As a reflection, we believe that this clinical entity (polypoid anal prolapse) is probably underdiagnosed, probably due to the intermittent nature of the prolapse and the indolent course that most patients usually present. Therefore, we subscribe to the report by Akkoyun et al. and believe that the use of photographs and videos to characterize the lesion by parents is a simple and inexpensive way to improve the diagnostic yield in this pathology.

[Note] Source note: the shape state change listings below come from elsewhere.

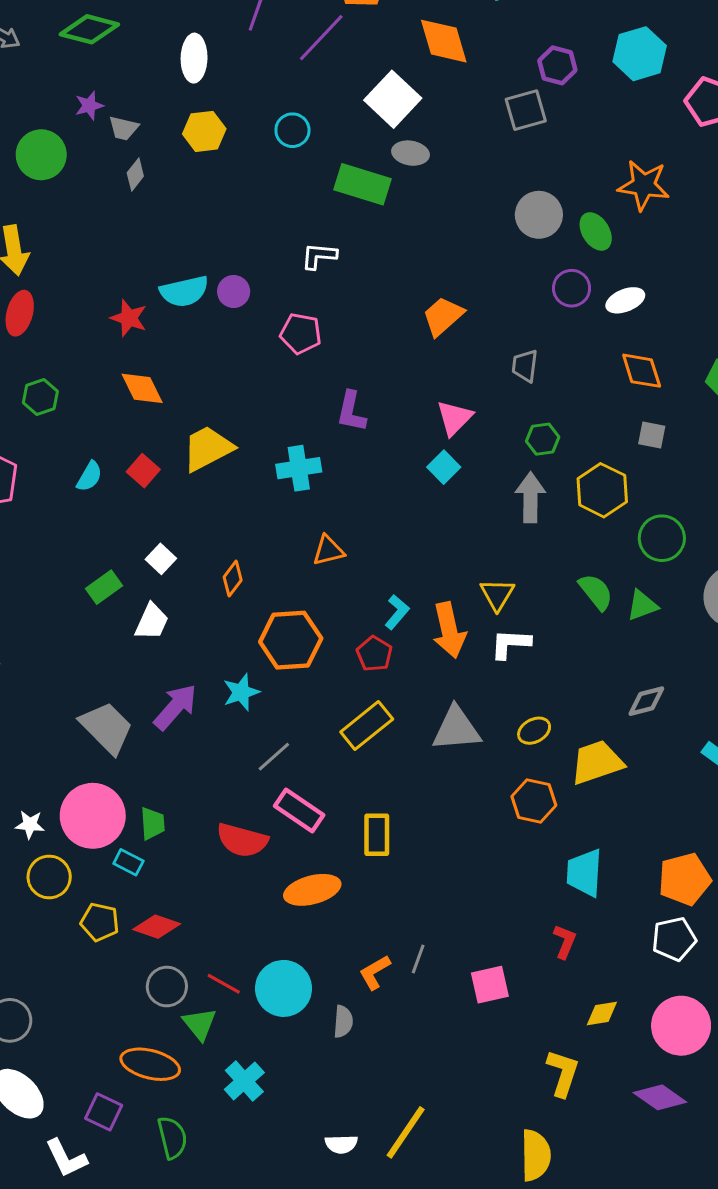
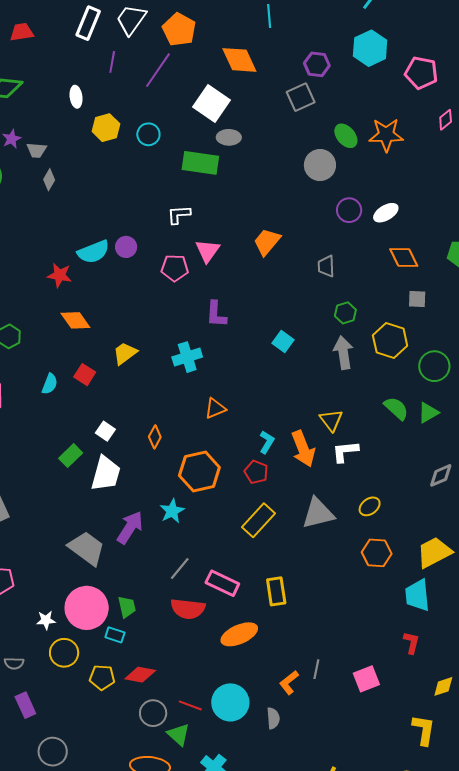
white ellipse: (194, 58) -> (76, 97), size x0.7
yellow hexagon: (204, 131) -> (106, 128), moved
green ellipse: (596, 231) -> (346, 136), moved
pink triangle: (454, 418) -> (208, 251), moved
yellow trapezoid: (208, 448) -> (125, 353), size x0.7
white trapezoid: (152, 622) -> (106, 474), size x1.4
gray line: (274, 757) -> (180, 569), moved
yellow trapezoid: (597, 762) -> (434, 552), moved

The main strength of this work is the rigorous and adequately characterized description of the case, accompanied by an extensive and reasoned analysis of the previously existing literature. As a limitation, it should be considered that the literature review has not been systematic and therefore there may be papers that have not been included in it.
In conclusion, although the clinical presentation of a polyp as an anal prolapse is uncommon, it should be considered in the differential diagnosis of anal tumors. This presentation may be somewhat more prevalent in cases of hamartomatous polyps, like ours [25]. Other entities should also be considered in the diagnosis of an anal mucosal mass, such as mucosal rectal prolapse, haemorrhoids or infrequent lesions in this location such as lipomas [26]. Although most lesions correspond to juvenile or retentive polyps, histopathologic confirmation is essential to adequately characterize the lesion and to rule out the presence of dysplasia. Based on current evidence, there does not appear to be an association between this clinical presentation and polyposis syndromes.